Does this mean that Washington, D.C. courts will stop prosecuting people who use firearms in self-defense for unlawful gun possession? Not necessarily.
Indeed, as hard as it may be to believe, they may be able to thumb their nose at the decision, unless and until the decision leads to a court injunction expressly barring D.C. prosecutors from enforcing the gun ban.
D.C. has two parallel court systems: a branch of the national court system, headed by the prestigious U.S. Court of Appeals for the D.C. Circuit (known as the “D.C. Circuit”); and a local court system, headed by the D.C. Court of Appeals, and including a local trial court known as the D.C. Superior Court.
While the D.C. Circuit has said that the gun ban is unconstitutional, the staunchly liberal D.C. Court of Appeals disagreed in a 1987 decision, and has rejected challenges by people convicted of gun possession in the local D.C. Superior Court.
Prosecutors may be tempted to go right on prosecuting people for gun possession in the D.C. Superior Court, even when the gun possession only came to light as a result of the gun’s owner using it in justifiable self-defense.
The D.C. Circuit, which struck down the gun ban, won’t intervene to block those prosecutions because of something called Younger abstention, in which a federal court refuses to block prosecutions in state courts, even if they are unconstitutional, unless their unconstitutionality is unusually blatant and flagrant, or the prosecutor has already been ordered not to enforce the law in a lawsuit brought by someone not yet prosecuted.
The D.C. Superior Court isn’t a state court, of course. But the D.C. Circuit, in an act of unilateral disarmament, decided to apply Younger abstention a couple years ago to avoid having to hear challenges to prosecutions in the D.C. Superior Court. (I think this was an error, since the Younger doctrine is based on notions of federalism and states’ rights, and D.C. is not a state).
So the D.C. Circuit may be powerless to do anything as the D.C. Superior Court thumbs its nose at the D.C. Circuit’s decision.
Although a federal court generally can’t block a prosecution to prevent a subsequent conviction, it can overturn a state court conviction after it has been upheld by a state’s highest court. That’s called the writ of habeas corpus.
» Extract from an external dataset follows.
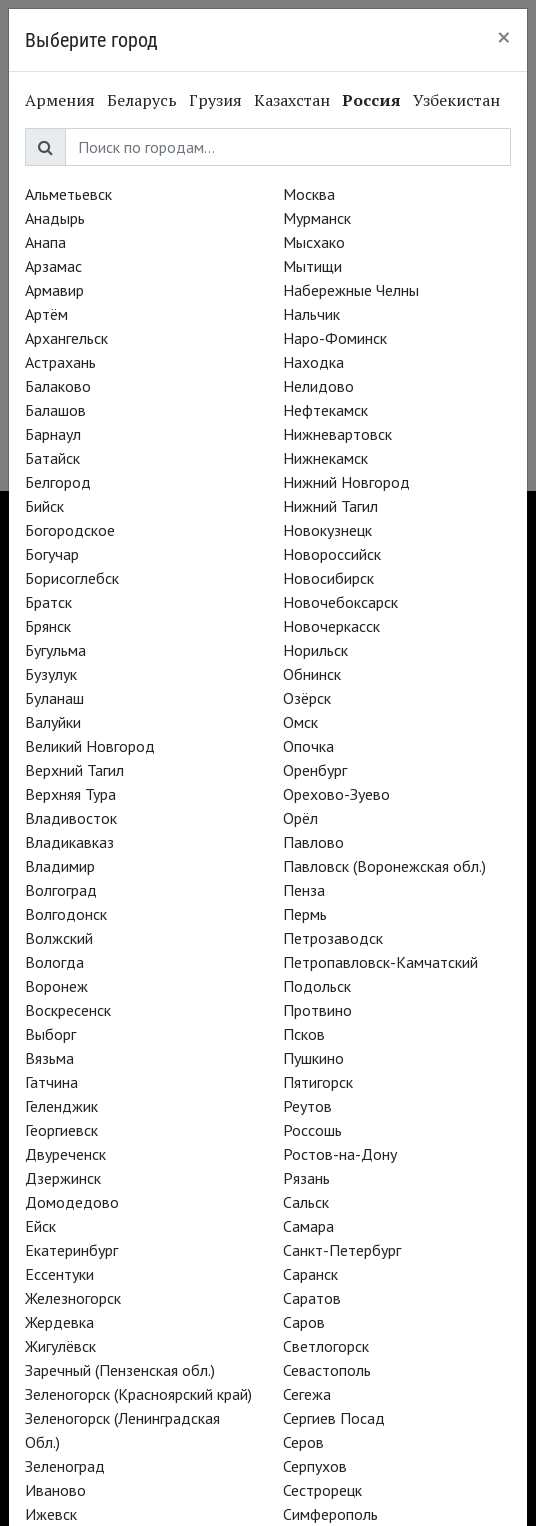 This screenshot has height=1526, width=536. I want to click on Балашов, so click(55, 410).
But as Orin Kerr and DaveN observe at the Volokh law blog, the writ of habeas corpus doesn’t usually apply in Washington, D.C., which is not a state, and a challenge to a local court conviction can only be brought in the federal D.C. Circuit if it is first shown that post-conviction remedies in the local D.C. court system are “inadequate or ineffective.”
It’s not clear if a mere disagreement between the D.C. Circuit and the local D.C. courts about whether the gun ban is constitutional would be deemed by the D.C. Circuit to render local court procedures for challenging a gun ban conviction “inadequate or ineffective.”
So it’s not at all clear if a person convicted of gun possession can challenge the conviction in federal court after losing a challenge in the local D.C. courts.
(On another note, it is conceivable that the D.C. local courts are themselves unconstitutional, since although they were set up by the federal government, they do not meet the requirements of Article III of the federal Constitution, and properly-constituted Article III federal courts already exist in the D.C. [namely, the federal D.C. Circuit, and the U.S. District Court it hears appeals from]).